Gone this year will be the pilgrimage of thousands to Palo Alto’s Waverley and Ramona streets for elaborate Halloween carnivals and decorations put on by business and tech executives Laurene Powell Jobs, Larry Page and Marissa Mayer. The city isn’t issuing event permits and no police resources have been assigned to any Halloween events, city spokesperson Meghan Horrigan-Taylor said.

Police have also contacted previous Halloween permit event holders regarding the Santa Clara County Public Health Department’s guidelines and the city’s advice about safer forms of celebration, which include small, home-based gatherings, she said.

Some cities and organizations are encouraging people to trade their traditional trick-or-treat activities and parties for scaled-back events. Up to and on Halloween, residents can partake in socially distanced events: Palo Alto will host a Jack-O-Jaunt pumpkin-carving contest and exhibition on California and University avenues on Oct. 30, 5:30-8 p.m.; Filoli Historic House and Garden’s sold-out Howl at the Moon event features a Halloween scavenger hunt, garden stroll and howl; Menlo Park will have a virtual Halloween Hoopla event; and Mountain View will hold a Plaza Haunt with festive decorations at Pioneer Park and Civic Center Plaza.

But most municipal leaders — and residents — expect to celebrate the spooky holiday closer to home. A recent nationwide Nextdoor poll found that 73% of neighbors say they’re looking for an alternative to trick-or-treating this year. Nextdoor has altered its annual Treat Map with icons for COVID-19-safe Halloween activities, promoting more socially distanced activities, such as “haunted decor,” “pumpkin projects” and a “costume wave parade.”

Throughout the Midpeninsula, here’s how residents are rethinking their usual approach to Halloween:

Palo Alto: Candy chutes, a costume ‘parade,’ a scary swim and werewolves

Laura Forrest places some chocolate down a candy chute she built for trick-or-treaters at the entrance of her Palo Alto home on Oct. 20. Photo by Magali Gauthier.

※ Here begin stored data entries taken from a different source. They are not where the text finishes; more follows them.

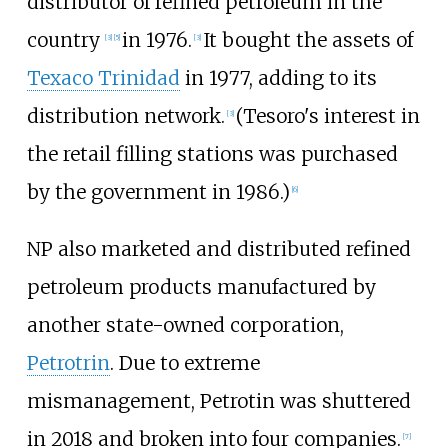
distributor of refined petroleum in the
country
in 1976.
It bought the assets of
[3]
[5]
[3]
Texaco Trinidad
in 1977, adding to its
distribution network.
(Tesoro's interest in
[3]
the retail filling stations was purchased
by the government in 1986.)
[6]
NP also marketed and distributed refined
petroleum products manufactured by
another state-owned corporation,
Petrotrin
. Due to extreme
mismanagement, Petrotin was shuttered
in 2018 and broken into four companies.
[7]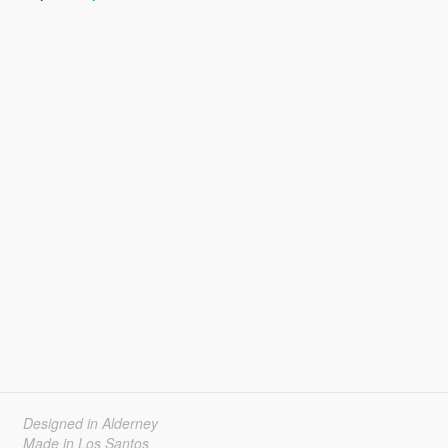
Designed in Alderney
Made in Los Santos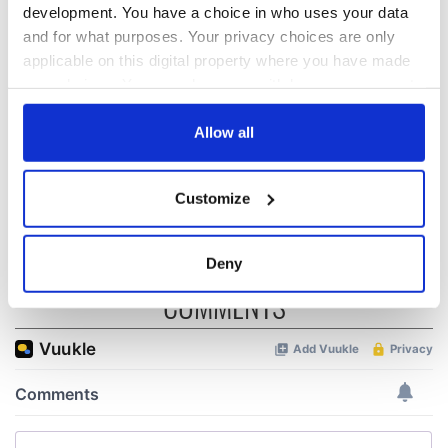
development. You have a choice in who uses your data
All was changed -
My evening with
and for what purposes. Your privacy choices are only
but who are those
Ned Kelliher, the
applicable on this digital property where you have made
"vivid faces" in
jarvey of Tralee
your choices. You can change or withdraw your consent
Yeats' Easter
any time from the Cookie Declaration or by clicking on
1916?
The London Jew
the Privacy trigger icon.
Allow all
gave his life
for Ireland during
If you allow, we would also like to:
Easter 1916
Customize
Collect information about your geographical
location which can be accurate to within several
meters
Deny
Identify your device by actively scanning it for
COMMENTS
specific characteristics (fingerprinting)
Find out more about how your personal data is processed
and set your preferences in the
details section
.
We use cookies to personalise content and ads, to
provide social media features and to analyse our traffic.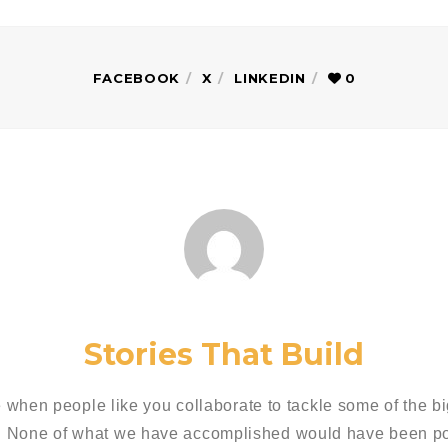
FACEBOOK
X
LINKEDIN
0
Stories That Build
 when people like you collaborate to tackle some of the bi
. None of what we have accomplished would have been pos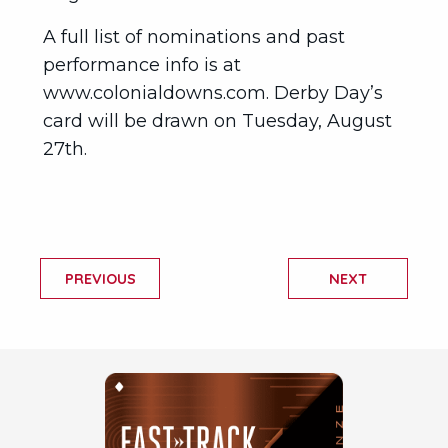
A full list of nominations and past
performance info is at
www.colonialdowns.com. Derby Day’s
card will be drawn on Tuesday, August
27th.
PREVIOUS
NEXT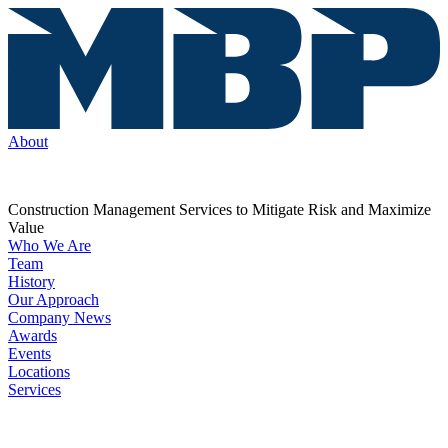
About
Construction Management Services to Mitigate Risk and Maximize
Value
Who We Are
Team
History
Our Approach
Company News
Awards
Events
Locations
Services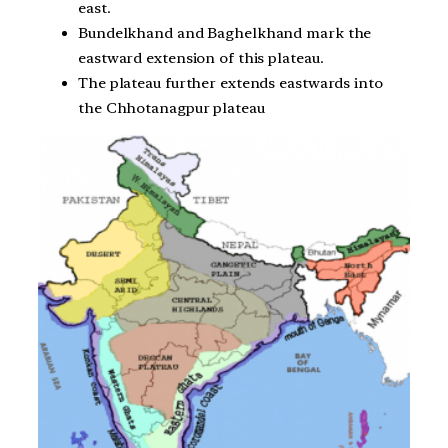
east.
Bundelkhand and Baghelkhand mark the
eastward extension of this plateau.
The plateau further extends eastwards into
the Chhotanagpur plateau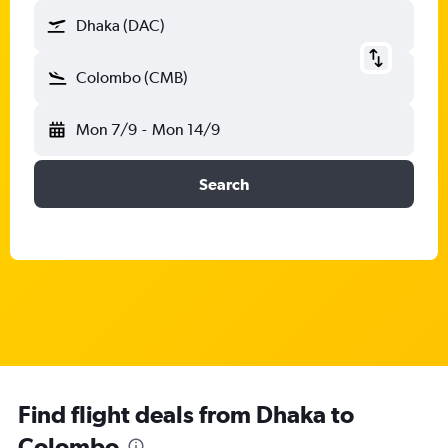
Dhaka (DAC)
Colombo (CMB)
Mon 7/9
-
Mon 14/9
Search
Find flight deals from Dhaka to
Colombo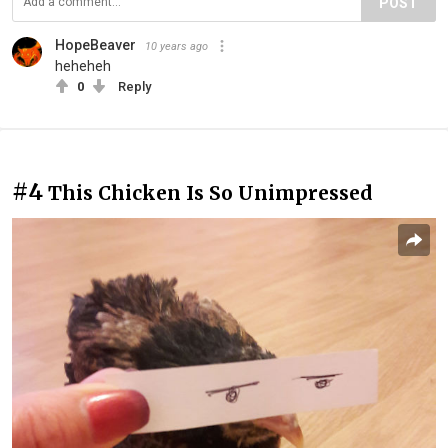
POST
HopeBeaver
10 years ago
heheheh
0
Reply
#4
This Chicken Is So Unimpressed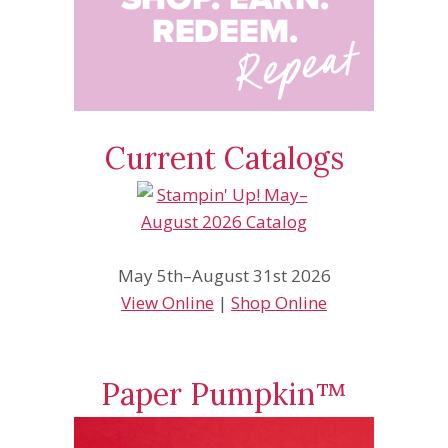
Current Catalogs
May 5th–August 31st 2026
View Online
|
Shop Online
Paper Pumpkin™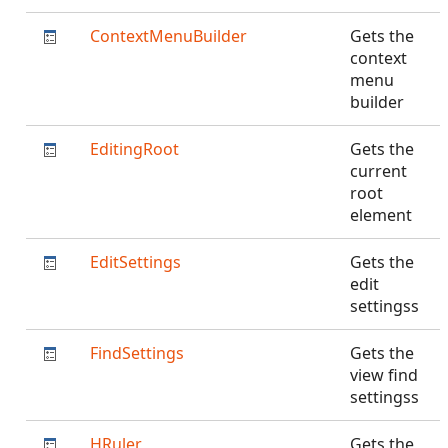
ContextMenuBuilder
Gets the
context
menu
builder
EditingRoot
Gets the
current
root
element
EditSettings
Gets the
edit
settingss
FindSettings
Gets the
view find
settingss
HRuler
Gets the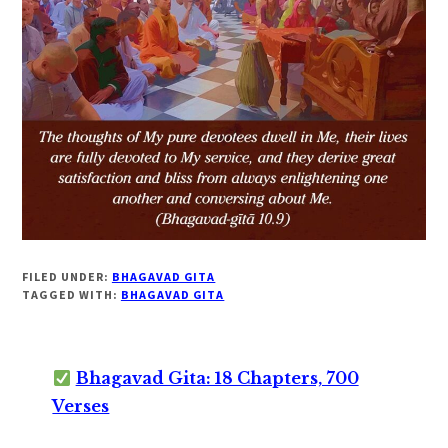
FILED UNDER:
BHAGAVAD GITA
TAGGED WITH:
BHAGAVAD GITA
Bhagavad Gita: 18 Chapters, 700
Verses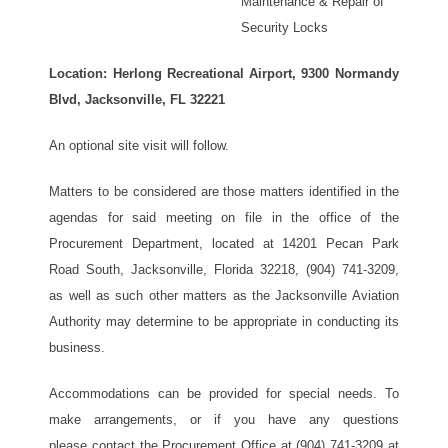
Maintenance & Repair of
Security Locks
Location: Herlong Recreational Airport, 9300 Normandy
Blvd, Jacksonville, FL 32221
An optional site visit will follow.
Matters to be considered are those matters identified in the
agendas for said meeting on file in the office of the
Procurement Department, located at 14201 Pecan Park
Road South, Jacksonville, Florida 32218, (904) 741-3209,
as well as such other matters as the Jacksonville Aviation
Authority may determine to be appropriate in conducting its
business.
Accommodations can be provided for special needs. To
make arrangements, or if you have any questions
please contact the Procurement Office at (904) 741-3209 at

College Terrace resident Laura Forrest is taking an innovative approach to candy deliveries at her Yale Street residence, where she’ll be inside her home waiting for trick-or-treaters who will be guided by a one-way sign to a candy chute. On Halloween, “scary” yellow caution tape and plastic sheeting will cordon off her front steps and door, she said. When she sees visitors arrive, she’ll send candy down the chute, which she constructed from a leaf-blower bag and heavy, spray-painted cardstock. Trick-or-treaters can use a hand-sanitizer station before retrieving the sweets from a witch’s cauldron. A sign guides them to the exit, she said.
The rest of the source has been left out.